### EXERCISE OBJECTIVE
Make an exact copy of the entries below, with all images left out.

### DATA
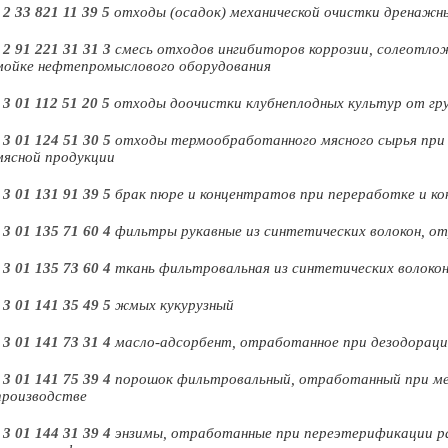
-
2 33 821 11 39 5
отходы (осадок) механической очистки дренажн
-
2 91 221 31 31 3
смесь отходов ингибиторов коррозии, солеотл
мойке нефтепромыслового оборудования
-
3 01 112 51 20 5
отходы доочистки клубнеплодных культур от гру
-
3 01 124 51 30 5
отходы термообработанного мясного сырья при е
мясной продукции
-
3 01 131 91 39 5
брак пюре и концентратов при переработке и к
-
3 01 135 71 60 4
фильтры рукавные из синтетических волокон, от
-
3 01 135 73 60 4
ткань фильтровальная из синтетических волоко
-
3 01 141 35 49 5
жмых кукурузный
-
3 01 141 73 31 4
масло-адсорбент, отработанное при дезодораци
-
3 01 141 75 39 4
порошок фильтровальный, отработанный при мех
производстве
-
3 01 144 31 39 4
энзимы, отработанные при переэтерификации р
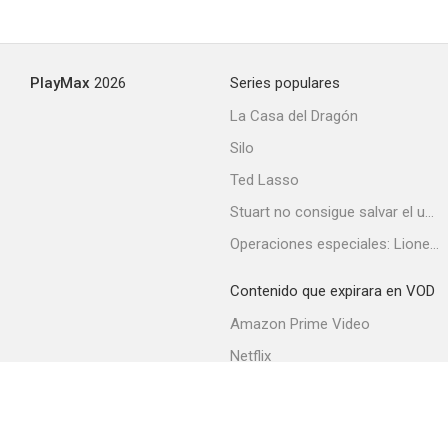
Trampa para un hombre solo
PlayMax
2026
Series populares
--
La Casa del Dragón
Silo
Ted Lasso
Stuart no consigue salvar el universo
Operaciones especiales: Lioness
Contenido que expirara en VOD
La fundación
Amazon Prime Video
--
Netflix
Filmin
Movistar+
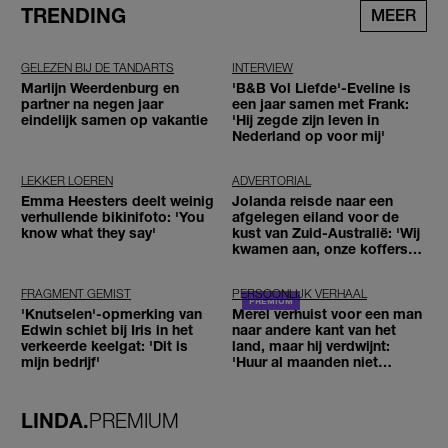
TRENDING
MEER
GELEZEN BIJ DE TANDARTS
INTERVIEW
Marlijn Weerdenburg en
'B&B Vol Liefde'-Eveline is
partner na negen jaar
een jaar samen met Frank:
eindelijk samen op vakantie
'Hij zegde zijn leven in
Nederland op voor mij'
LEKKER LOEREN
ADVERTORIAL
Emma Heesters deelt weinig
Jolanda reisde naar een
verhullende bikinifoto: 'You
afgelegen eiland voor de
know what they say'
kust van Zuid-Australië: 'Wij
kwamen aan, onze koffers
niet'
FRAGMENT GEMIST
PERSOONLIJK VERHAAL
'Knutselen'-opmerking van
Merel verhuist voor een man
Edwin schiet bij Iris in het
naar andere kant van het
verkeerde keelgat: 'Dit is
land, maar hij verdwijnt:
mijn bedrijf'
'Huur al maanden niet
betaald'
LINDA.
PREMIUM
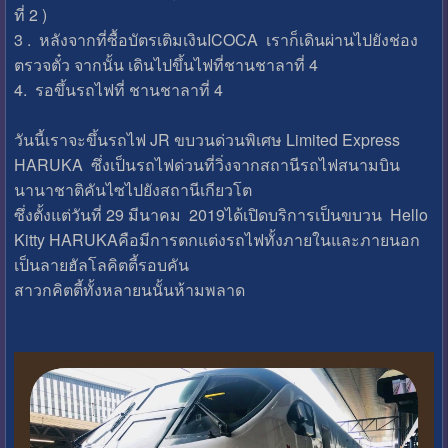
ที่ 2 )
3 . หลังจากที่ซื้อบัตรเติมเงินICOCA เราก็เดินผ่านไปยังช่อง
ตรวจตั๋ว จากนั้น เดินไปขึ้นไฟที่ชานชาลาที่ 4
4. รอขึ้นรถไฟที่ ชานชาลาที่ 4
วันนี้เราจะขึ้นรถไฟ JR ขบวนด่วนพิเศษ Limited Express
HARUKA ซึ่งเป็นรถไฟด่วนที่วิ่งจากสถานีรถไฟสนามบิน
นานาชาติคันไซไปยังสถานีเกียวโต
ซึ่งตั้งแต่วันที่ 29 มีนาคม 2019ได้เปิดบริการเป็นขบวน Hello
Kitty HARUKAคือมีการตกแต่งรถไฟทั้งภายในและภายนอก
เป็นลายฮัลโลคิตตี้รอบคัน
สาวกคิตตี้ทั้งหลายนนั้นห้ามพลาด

### TASK RESULT
-
2 33 821 11 39 5
отходы (осадок) механической очистки дренажн
-
2 91 221 31 31 3
смесь отходов ингибиторов коррозии, солеотл
мойке нефтепромыслового оборудования
-
3 01 112 51 20 5
отходы доочистки клубнеплодных культур от гру
-
3 01 124 51 30 5
отходы термообработанного мясного сырья при е
мясной продукции
-
3 01 131 91 39 5
брак пюре и концентратов при переработке и к
-
3 01 135 71 60 4
фильтры рукавные из синтетических волокон, от
-
3 01 135 73 60 4
ткань фильтровальная из синтетических волоко
-
3 01 141 35 49 5
жмых кукурузный
-
3 01 141 73 31 4
масло-адсорбент, отработанное при дезодораци
-
3 01 141 75 39 4
порошок фильтровальный, отработанный при мех
производстве
-
3 01 144 31 39 4
энзимы, отработанные при переэтерификации р
Trampa para un hombre solo
PlayMax
2026
Series populares
--
La Casa del Dragón
Silo
Ted Lasso
Stuart no consigue salvar el universo
Operaciones especiales: Lioness
Contenido que expirara en VOD
La fundación
Amazon Prime Video
--
Netflix
Filmin
Movistar+
TRENDING
MEER
GELEZEN BIJ DE TANDARTS
INTERVIEW
Marlijn Weerdenburg en
'B&B Vol Liefde'-Eveline is
partner na negen jaar
een jaar samen met Frank:
eindelijk samen op vakantie
'Hij zegde zijn leven in
Nederland op voor mij'
LEKKER LOEREN
ADVERTORIAL
Emma Heesters deelt weinig
Jolanda reisde naar een
verhullende bikinifoto: 'You
afgelegen eiland voor de
know what they say'
kust van Zuid-Australië: 'Wij
kwamen aan, onze koffers
niet'
FRAGMENT GEMIST
PERSOONLIJK VERHAAL
'Knutselen'-opmerking van
Merel verhuist voor een man
Edwin schiet bij Iris in het
naar andere kant van het
verkeerde keelgat: 'Dit is
land, maar hij verdwijnt:
mijn bedrijf'
'Huur al maanden niet
betaald'
LINDA.
PREMIUM
ที่ 2 )
3 . หลังจากที่ซื้อบัตรเติมเงินICOCA เราก็เดินผ่านไปยังช่อง
ตรวจตั๋ว จากนั้น เดินไปขึ้นไฟที่ชานชาลาที่ 4
4. รอขึ้นรถไฟที่ ชานชาลาที่ 4
วันนี้เราจะขึ้นรถไฟ JR ขบวนด่วนพิเศษ Limited Express
HARUKA ซึ่งเป็นรถไฟด่วนที่วิ่งจากสถานีรถไฟสนามบิน
นานาชาติคันไซไปยังสถานีเกียวโต
ซึ่งตั้งแต่วันที่ 29 มีนาคม 2019ได้เปิดบริการเป็นขบวน Hello
Kitty HARUKAคือมีการตกแต่งรถไฟทั้งภายในและภายนอก
เป็นลายฮัลโลคิตตี้รอบคัน
สาวกคิตตี้ทั้งหลายนนั้นห้ามพลาด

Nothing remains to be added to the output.